Could you restate the entries below word for word and leave out the pictures?

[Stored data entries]
++++++++
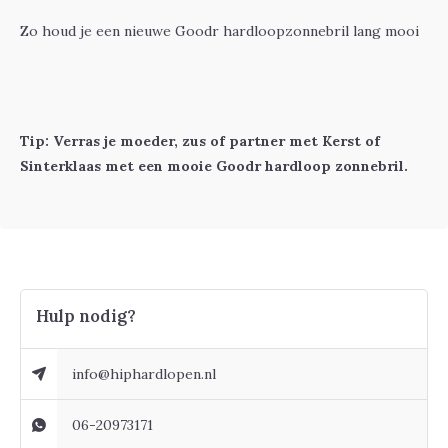
Zo houd je een nieuwe Goodr hardloopzonnebril lang mooi
Tip: Verras je moeder, zus of partner met Kerst of
Sinterklaas met een mooie Goodr hardloop zonnebril.
Hulp nodig?
info@hiphardlopen.nl
06-20973171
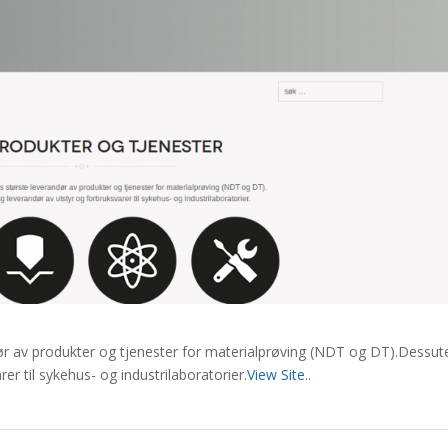
r av produkter og tjenester for materialprøving (NDT og DT).Dessut
er til sykehus- og industrilaboratorier.
View Site..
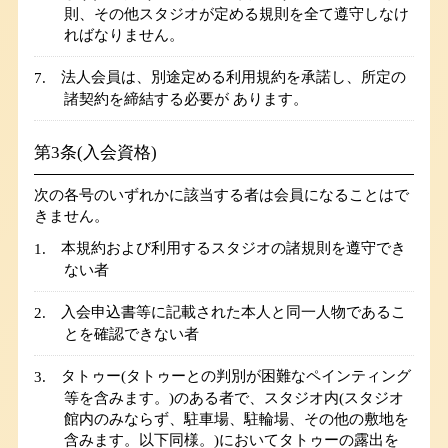
則、その他スタジオが定める規則を全て遵守しなけ
ればなりません。
法人会員は、別途定める利用規約を承諾し、所定の
諸契約を締結する必要が あります。
第3条(入会資格)
次の各号のいずれかに該当する者は会員になることはで
きません。
本規約および利用するスタジオの諸規則を遵守でき
ない者
入会申込書等に記載された本人と同一人物であるこ
とを確認できない者
タトゥー(タトゥーとの判別が困難なペインティング
等を含みます。)のある者で、スタジオ内(スタジオ
館内のみならず、駐車場、駐輪場、その他の敷地を
含みます。以下同様。)においてタトゥーの露出を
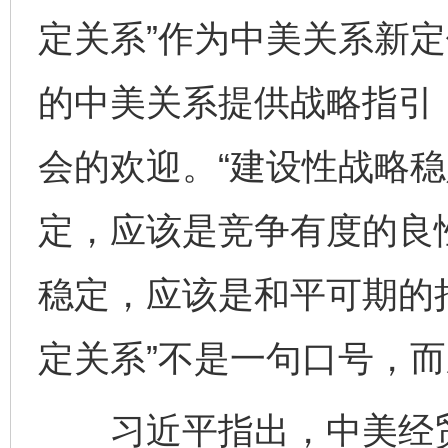
定关系”作为中美关系新
的中美关系提供战略指引
会的欢迎。“建设性战略稳
定，应该是竞争有度的良
稳定，应该是和平可期的
定关系”不是一句口号，
习近平指出，中美经贸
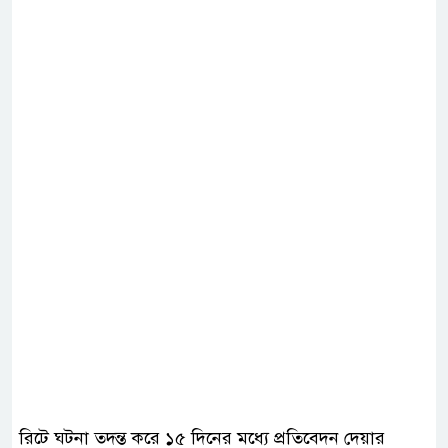
রিটে ঘটনা তদন্ত করে ১৫ দিনের মধ্যে প্রতিবেদন দেয়ার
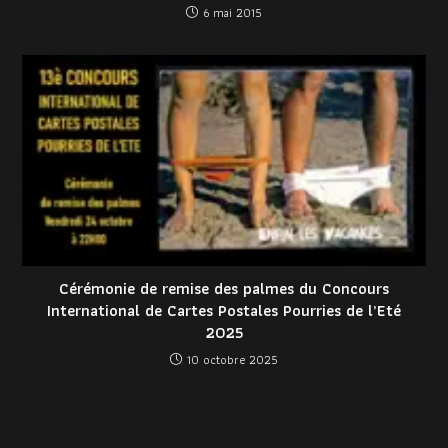
6 mai 2015
Cérémonie de remise des palmes du Concours
International de Cartes Postales Pourries de l’Eté
2025
10 octobre 2025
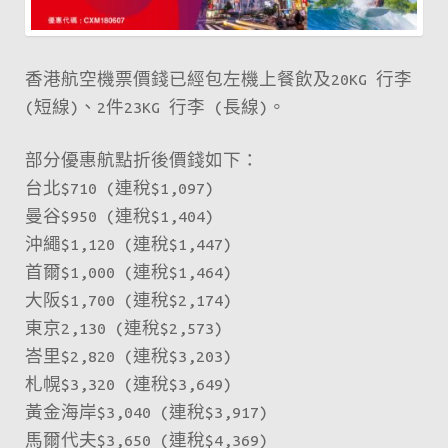
香港航空機票價錢已經包左機上餐飲及20KG 行李
(短線)、2件23KG 行李 (長線)。
部分優惠航點折後價錢如下：
台北$710 (連稅$1,097)
曼谷$950 (連稅$1,404)
沖繩$1,120 (連稅$1,447)
首爾$1,000 (連稅$1,464)
大阪$1,700 (連稅$2,174)
東京2,130 (連稅$2,573)
峇里$2,820 (連稅$3,203)
札幌$3,320 (連稅$3,649)
黃金海岸$3,040 (連稅$3,917)
馬爾代夫$3,650 (連稅$4,369)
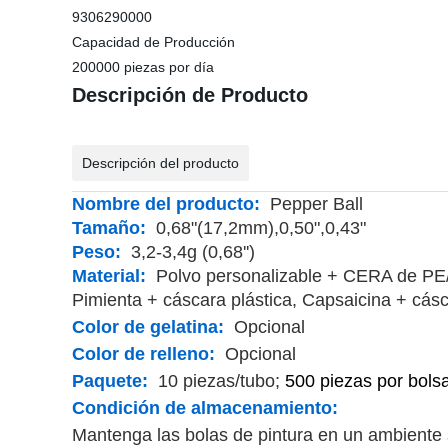
9306290000
Capacidad de Producción
200000 piezas por día
Descripción de Producto
Descripción del producto
Nombre del producto:
Pepper Ball
Tamaño:
0,68"(17,2mm),0,50",0,43"
Peso:
3,2-3,4g (0,68'')
Material:
Polvo personalizable + CERA de PE
Pimienta +
cáscara plástica, Capsaicina +
cásca
Color de gelatina:
Opcional
Color de relleno:
Opcional
Paquete:
10 piezas/tubo;
500 piezas por bolsa
Condición de almacenamiento:
Mantenga las bolas de pintura en un ambiente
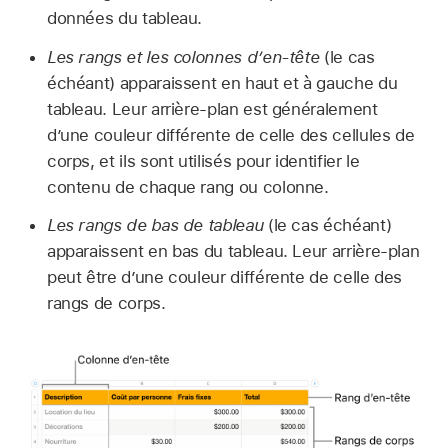
données du tableau.
Les rangs et les colonnes d’en-tête
(le cas
échéant) apparaissent en haut et à gauche du
tableau. Leur arrière-plan est généralement
d’une couleur différente de celle des cellules de
corps, et ils sont utilisés pour identifier le
contenu de chaque rang ou colonne.
Les rangs de bas de tableau
(le cas échéant)
apparaissent en bas du tableau. Leur arrière-plan
peut être d’une couleur différente de celle des
rangs de corps.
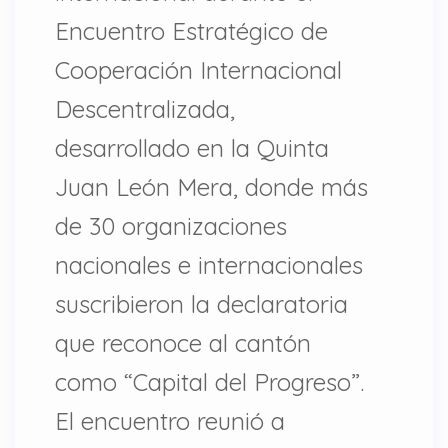
Encuentro Estratégico de
Cooperación Internacional
Descentralizada,
desarrollado en la Quinta
Juan León Mera, donde más
de 30 organizaciones
nacionales e internacionales
suscribieron la declaratoria
que reconoce al cantón
como “Capital del Progreso”.
El encuentro reunió a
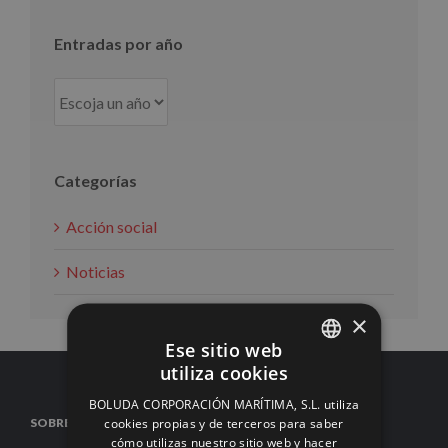
Entradas por año
Categorías
Acción social
Noticias
×
Ese sitio web
utiliza cookies
SPANISH
BOLUDA CORPORACIÓN MARÍTIMA, S.L. utiliza
ENGLISH
cookies propias y de terceros para saber
SOBRE NOSOTROS
cómo utilizas nuestro sitio web y hacer
FRENCH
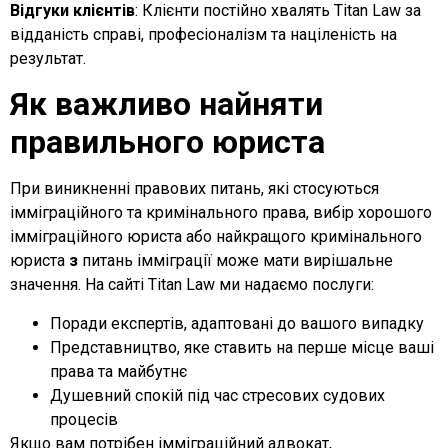
Відгуки клієнтів
: Клієнти постійно хвалять Titan Law за
відданість справі, професіоналізм та націленість на
результат.
Як важливо найняти
правильного юриста
При виникненні правових питань, які стосуються
імміграційного та кримінального права, вибір хорошого
імміграційного юриста або найкращого кримінального
юриста
з
питань імміграції може мати вирішальне
значення. На сайті Titan Law ми надаємо послуги:
Поради експертів, адаптовані до вашого випадку
Представництво, яке ставить на перше місце ваші
права та майбутнє
Душевний спокій під час стресових судових
процесів
Якщо вам потрібен імміграційний адвокат,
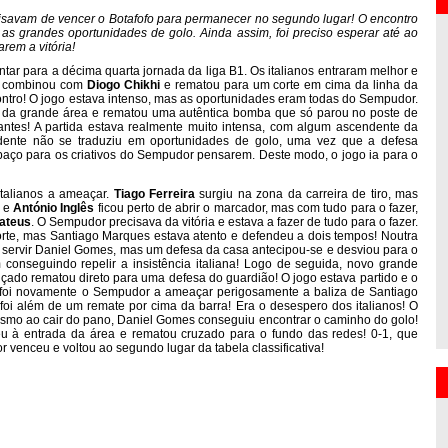
ecisavam de vencer o Botafofo para permanecer no segundo lugar! O encontro
r as grandes oportunidades de golo. Ainda assim, foi preciso esperar até ao
rem a vitória!
ntar para a décima quarta jornada da liga B1. Os italianos entraram melhor e
combinou com
Diogo Chikhi
e rematou para um corte em cima da linha da
contro! O jogo estava intenso, mas as oportunidades eram todas do Sempudor.
 da grande área e rematou uma autêntica bomba que só parou no poste de
tantes! A partida estava realmente muito intensa, com algum ascendente da
ndente não se traduziu em oportunidades de golo, uma vez que a defesa
paço para os criativos do Sempudor pensarem. Deste modo, o jogo ia para o
talianos a ameaçar.
Tiago
Ferreira
surgiu na zona da carreira de tiro, mas
o e
António Inglês
ficou perto de abrir o marcador, mas com tudo para o fazer,
ateus
. O Sempudor precisava da vitória e estava a fazer de tudo para o fazer.
orte, mas Santiago Marques estava atento e defendeu a dois tempos! Noutra
ou servir Daniel Gomes, mas um defesa da casa antecipou-se e desviou para o
m conseguindo repelir a insistência italiana! Logo de seguida, novo grande
nçado rematou direto para uma defesa do guardião! O jogo estava partido e o
as foi novamente o Sempudor a ameaçar perigosamente a baliza de Santiago
foi além de um remate por cima da barra! Era o desespero dos italianos! O
mo ao cair do pano, Daniel Gomes conseguiu encontrar o caminho do golo!
u à entrada da área e rematou cruzado para o fundo das redes! 0-1, que
venceu e voltou ao segundo lugar da tabela classificativa!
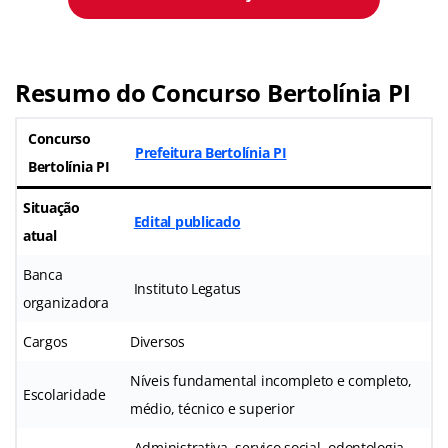
Resumo do Concurso Bertolínia PI
Concurso
Prefeitura Bertolínia PI
Bertolínia PI
Situação
Edital publicado
atual
Banca
Instituto Legatus
organizadora
Cargos
Diversos
Níveis fundamental incompleto e completo,
Escolaridade
médio, técnico e superior
Administrativa, serviço social, odontologia,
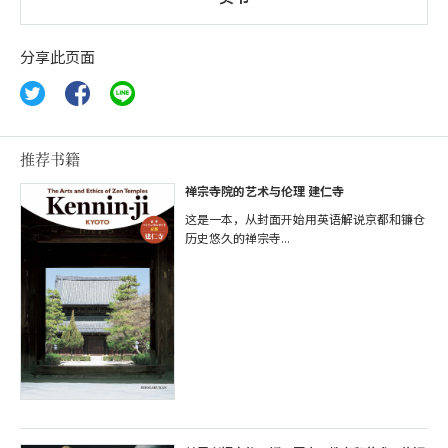
分享此页面
推荐书籍
禅宗寺院的艺术与伦理 建仁寺
这是一本，从封面开始用英语解说京都和镰仓
历史悠久的禅宗寺...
++++++++
Task output -
Zo houd je een nieuwe Goodr hardloopzonnebril lang mooi
Tip: Verras je moeder, zus of partner met Kerst of
Sinterklaas met een mooie Goodr hardloop zonnebril.
Hulp nodig?
info@hiphardlopen.nl
06-20973171
r av produkter og tjenester for materialprøving (NDT og DT).Dessut
er til sykehus- og industrilaboratorier.
View Site..
則、その他スタジオが定める規則を全て遵守しなけ
ればなりません。
法人会員は、別途定める利用規約を承諾し、所定の
諸契約を締結する必要が あります。
第3条(入会資格)
次の各号のいずれかに該当する者は会員になることはで
きません。
本規約および利用するスタジオの諸規則を遵守でき
ない者
入会申込書等に記載された本人と同一人物であるこ
とを確認できない者
タトゥー(タトゥーとの判別が困難なペインティング
等を含みます。)のある者で、スタジオ内(スタジオ
館内のみならず、駐車場、駐輪場、その他の敷地を
含みます。以下同様。)においてタトゥーの露出を
定关系”作为中美关系新
的中美关系提供战略指引
会的欢迎。“建设性战略稳
定，应该是竞争有度的良
稳定，应该是和平可期的
定关系”不是一句口号，
习近平指出，中美经贸
রিটে ঘটনা তদন্ত করে ১৫ দিনের মধ্যে প্রতিবেদন দেয়ার
6 mai 2015
Cérémonie de remise des palmes du Concours
International de Cartes Postales Pourries de l’Eté
2025
10 octobre 2025
香港航空機票價錢已經包左機上餐飲及20KG 行李
(短線)、2件23KG 行李 (長線)。
部分優惠航點折後價錢如下：
台北$710 (連稅$1,097)
曼谷$950 (連稅$1,404)
沖繩$1,120 (連稅$1,447)
首爾$1,000 (連稅$1,464)
大阪$1,700 (連稅$2,174)
東京2,130 (連稅$2,573)
峇里$2,820 (連稅$3,203)
札幌$3,320 (連稅$3,649)
黃金海岸$3,040 (連稅$3,917)
馬爾代夫$3,650 (連稅$4,369)
9306290000
Capacidad de Producción
200000 piezas por día
Descripción de Producto
Descripción del producto
Nombre del producto:
Pepper Ball
Tamaño:
0,68"(17,2mm),0,50",0,43"
Peso:
3,2-3,4g (0,68'')
Material:
Polvo personalizable + CERA de PE
Pimienta +
cáscara plástica, Capsaicina +
cásca
Color de gelatina:
Opcional
Color de relleno:
Opcional
Paquete:
10 piezas/tubo;
500 piezas por bolsa
Condición de almacenamiento:
Mantenga las bolas de pintura en un ambiente
données du tableau.
Les rangs et les colonnes d’en-tête
(le cas
échéant) apparaissent en haut et à gauche du
tableau. Leur arrière-plan est généralement
d’une couleur différente de celle des cellules de
corps, et ils sont utilisés pour identifier le
contenu de chaque rang ou colonne.
Les rangs de bas de tableau
(le cas échéant)
apparaissent en bas du tableau. Leur arrière-plan
peut être d’une couleur différente de celle des
rangs de corps.
Encuentro Estratégico de
Cooperación Internacional
Descentralizada,
desarrollado en la Quinta
Juan León Mera, donde más
de 30 organizaciones
nacionales e internacionales
suscribieron la declaratoria
que reconoce al cantón
como “Capital del Progreso”.
El encuentro reunió a
Entradas por año
Categorías
Acción social
Noticias
×
Ese sitio web
utiliza cookies
SPANISH
BOLUDA CORPORACIÓN MARÍTIMA, S.L. utiliza
ENGLISH
cookies propias y de terceros para saber
SOBRE NOSOTROS
cómo utilizas nuestro sitio web y hacer
FRENCH
Відгуки клієнтів
: Клієнти постійно хвалять Titan Law за
відданість справі, професіоналізм та націленість на
результат.
Як важливо найняти
правильного юриста
При виникненні правових питань, які стосуються
імміграційного та кримінального права, вибір хорошого
імміграційного юриста або найкращого кримінального
юриста
з
питань імміграції може мати вирішальне
значення. На сайті Titan Law ми надаємо послуги:
Поради експертів, адаптовані до вашого випадку
Представництво, яке ставить на перше місце ваші
права та майбутнє
Душевний спокій під час стресових судових
процесів
Якщо вам потрібен імміграційний адвокат,
ecisavam de vencer o Botafofo para permanecer no segundo lugar! O encontro
r as grandes oportunidades de golo. Ainda assim, foi preciso esperar até ao
rem a vitória!
ntar para a décima quarta jornada da liga B1. Os italianos entraram melhor e
combinou com
Diogo Chikhi
e rematou para um corte em cima da linha da
contro! O jogo estava intenso, mas as oportunidades eram todas do Sempudor.
 da grande área e rematou uma autêntica bomba que só parou no poste de
tantes! A partida estava realmente muito intensa, com algum ascendente da
ndente não se traduziu em oportunidades de golo, uma vez que a defesa
paço para os criativos do Sempudor pensarem. Deste modo, o jogo ia para o
talianos a ameaçar.
Tiago
Ferreira
surgiu na zona da carreira de tiro, mas
o e
António Inglês
ficou perto de abrir o marcador, mas com tudo para o fazer,
ateus
. O Sempudor precisava da vitória e estava a fazer de tudo para o fazer.
orte, mas Santiago Marques estava atento e defendeu a dois tempos! Noutra
ou servir Daniel Gomes, mas um defesa da casa antecipou-se e desviou para o
m conseguindo repelir a insistência italiana! Logo de seguida, novo grande
nçado rematou direto para uma defesa do guardião! O jogo estava partido e o
as foi novamente o Sempudor a ameaçar perigosamente a baliza de Santiago
foi além de um remate por cima da barra! Era o desespero dos italianos! O
mo ao cair do pano, Daniel Gomes conseguiu encontrar o caminho do golo!
u à entrada da área e rematou cruzado para o fundo das redes! 0-1, que
venceu e voltou ao segundo lugar da tabela classificativa!
Resumo do Concurso Bertolínia PI
Concurso
Prefeitura Bertolínia PI
Bertolínia PI
Situação
Edital publicado
atual
Banca
Instituto Legatus
organizadora
Cargos
Diversos
Níveis fundamental incompleto e completo,
Escolaridade
médio, técnico e superior
Administrativa, serviço social, odontologia,
分享此页面
推荐书籍
禅宗寺院的艺术与伦理 建仁寺
这是一本，从封面开始用英语解说京都和镰仓
历史悠久的禅宗寺...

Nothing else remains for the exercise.